Soil characterization and distribution on a narrow ridge strath terrace bordering the Ohio River in the northern panhandle of West Virginia was evaluated to determine the stratigraphic context of the cultural remains of two prehistoric archaeological sites. Five soil map units were delineated in the project area based on the distribution of regolith materials and associated soil characteristics. Shale and sandstone residuum in the central crest of the ridge is covered with a laterally discontinuous mantle of Pleistocene alluvium, 0.25 to >1.2 m thick, and a continuous mantle of Late Pleistocene loess, 0.25 to 1.1 m thick. Hapludalfs formed in the loess over alluvium, or in loess over residuum, indicate moderate to long-term (e.g., 12,000 yr) pedogenesis. On steep shoulder slopes, Dystrudepts in shallow residuum with little to no loess indicate limited pedogenesis and possible early to mid-Holocene erosion.
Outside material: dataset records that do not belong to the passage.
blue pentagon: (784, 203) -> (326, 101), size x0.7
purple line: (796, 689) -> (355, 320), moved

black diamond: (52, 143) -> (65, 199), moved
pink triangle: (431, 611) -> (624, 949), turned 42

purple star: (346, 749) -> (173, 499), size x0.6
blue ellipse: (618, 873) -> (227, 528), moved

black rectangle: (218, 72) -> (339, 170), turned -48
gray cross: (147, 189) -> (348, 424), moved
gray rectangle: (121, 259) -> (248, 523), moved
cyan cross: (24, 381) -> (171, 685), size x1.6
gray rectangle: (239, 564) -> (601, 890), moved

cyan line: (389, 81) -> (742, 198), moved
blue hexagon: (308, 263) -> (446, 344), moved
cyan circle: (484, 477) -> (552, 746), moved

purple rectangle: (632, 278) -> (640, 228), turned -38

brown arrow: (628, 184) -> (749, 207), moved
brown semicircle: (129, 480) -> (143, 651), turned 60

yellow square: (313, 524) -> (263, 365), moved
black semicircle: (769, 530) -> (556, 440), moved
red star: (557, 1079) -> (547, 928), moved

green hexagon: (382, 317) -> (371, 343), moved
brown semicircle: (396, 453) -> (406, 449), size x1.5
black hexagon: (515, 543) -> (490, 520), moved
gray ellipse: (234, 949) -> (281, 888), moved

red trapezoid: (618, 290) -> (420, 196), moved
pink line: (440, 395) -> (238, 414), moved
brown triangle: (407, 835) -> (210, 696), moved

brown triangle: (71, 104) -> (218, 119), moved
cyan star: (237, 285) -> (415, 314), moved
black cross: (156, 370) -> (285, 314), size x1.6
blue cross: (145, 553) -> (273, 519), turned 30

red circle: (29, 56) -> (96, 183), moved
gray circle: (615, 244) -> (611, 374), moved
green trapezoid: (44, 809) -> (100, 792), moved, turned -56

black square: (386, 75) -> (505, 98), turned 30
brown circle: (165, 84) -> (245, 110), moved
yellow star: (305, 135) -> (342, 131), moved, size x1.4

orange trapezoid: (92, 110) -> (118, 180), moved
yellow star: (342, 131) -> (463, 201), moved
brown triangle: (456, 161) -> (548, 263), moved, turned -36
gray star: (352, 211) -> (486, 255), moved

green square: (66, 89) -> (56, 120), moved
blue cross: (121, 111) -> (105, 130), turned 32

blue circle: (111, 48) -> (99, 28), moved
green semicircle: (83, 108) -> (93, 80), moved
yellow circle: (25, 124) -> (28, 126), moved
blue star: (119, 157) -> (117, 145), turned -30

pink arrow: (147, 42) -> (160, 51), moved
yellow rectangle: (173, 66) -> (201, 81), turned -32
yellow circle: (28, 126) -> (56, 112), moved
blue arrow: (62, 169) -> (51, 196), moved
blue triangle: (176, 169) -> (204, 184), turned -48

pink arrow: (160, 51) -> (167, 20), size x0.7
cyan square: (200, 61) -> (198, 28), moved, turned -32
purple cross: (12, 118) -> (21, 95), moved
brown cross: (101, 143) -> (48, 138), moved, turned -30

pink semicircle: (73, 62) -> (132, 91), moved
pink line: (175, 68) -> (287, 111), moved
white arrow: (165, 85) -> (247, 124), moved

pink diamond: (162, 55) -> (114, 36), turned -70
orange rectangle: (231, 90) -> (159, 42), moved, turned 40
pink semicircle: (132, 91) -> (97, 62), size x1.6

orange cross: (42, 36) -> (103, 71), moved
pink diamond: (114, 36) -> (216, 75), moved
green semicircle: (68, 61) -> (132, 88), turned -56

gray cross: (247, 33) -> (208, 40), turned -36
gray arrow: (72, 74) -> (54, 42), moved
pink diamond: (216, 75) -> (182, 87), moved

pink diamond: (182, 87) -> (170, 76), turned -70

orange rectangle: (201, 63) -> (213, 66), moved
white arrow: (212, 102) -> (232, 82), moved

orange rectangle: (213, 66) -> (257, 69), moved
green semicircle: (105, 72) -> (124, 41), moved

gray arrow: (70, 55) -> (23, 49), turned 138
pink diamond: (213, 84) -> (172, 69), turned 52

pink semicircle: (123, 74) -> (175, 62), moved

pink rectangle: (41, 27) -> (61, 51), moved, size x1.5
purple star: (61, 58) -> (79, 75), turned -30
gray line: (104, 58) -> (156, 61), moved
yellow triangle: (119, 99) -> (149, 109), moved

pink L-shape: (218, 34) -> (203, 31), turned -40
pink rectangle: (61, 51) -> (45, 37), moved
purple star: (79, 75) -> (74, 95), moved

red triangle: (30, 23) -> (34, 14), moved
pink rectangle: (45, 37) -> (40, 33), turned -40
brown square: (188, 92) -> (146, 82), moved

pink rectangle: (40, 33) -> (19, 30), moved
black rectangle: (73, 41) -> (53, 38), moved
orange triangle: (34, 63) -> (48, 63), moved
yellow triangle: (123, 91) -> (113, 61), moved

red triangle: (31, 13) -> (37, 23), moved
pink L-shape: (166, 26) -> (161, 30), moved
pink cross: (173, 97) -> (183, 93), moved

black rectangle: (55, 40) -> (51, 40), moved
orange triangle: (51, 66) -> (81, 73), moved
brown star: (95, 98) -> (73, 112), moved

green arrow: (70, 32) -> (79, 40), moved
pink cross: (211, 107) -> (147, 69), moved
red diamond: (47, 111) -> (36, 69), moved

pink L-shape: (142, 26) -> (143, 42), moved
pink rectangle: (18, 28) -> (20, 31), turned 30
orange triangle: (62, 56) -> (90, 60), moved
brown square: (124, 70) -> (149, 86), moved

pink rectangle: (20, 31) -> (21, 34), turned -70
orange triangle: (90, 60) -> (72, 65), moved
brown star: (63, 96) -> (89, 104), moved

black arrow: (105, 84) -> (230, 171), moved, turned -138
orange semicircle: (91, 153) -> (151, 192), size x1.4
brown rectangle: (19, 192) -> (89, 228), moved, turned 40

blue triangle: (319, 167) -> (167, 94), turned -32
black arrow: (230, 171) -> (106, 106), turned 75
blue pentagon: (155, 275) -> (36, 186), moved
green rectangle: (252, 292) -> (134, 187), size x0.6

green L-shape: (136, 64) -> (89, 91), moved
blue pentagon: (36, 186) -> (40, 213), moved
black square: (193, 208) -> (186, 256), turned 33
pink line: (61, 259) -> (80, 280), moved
Panhandle Archaic inhabitants of Site 46Br31 (∼6090–3400 yr BP) harvested freshwater mussels from the Ohio River below the ridge, and after consumption discarded the shells on the shoulder slopes at the southern end of the ridge. The resultant shell middens, largely disturbed by 20th century relic hunters, form a complex map unit of Dystrudepts and Udorthents. The distribution of soils on this ridge and the associated archaeological remains indicate that the successive occupations of prehistoric Native American inhabitants lived on the same ground surface. The resultant cultural remains were not buried or stratigraphically separated. The modern soil surface is an approximate, although eroded, remnant of the occupied ground surface. The vertical distribution of artifacts reflects several millennia on a mature soil surface with an evolving biomantle.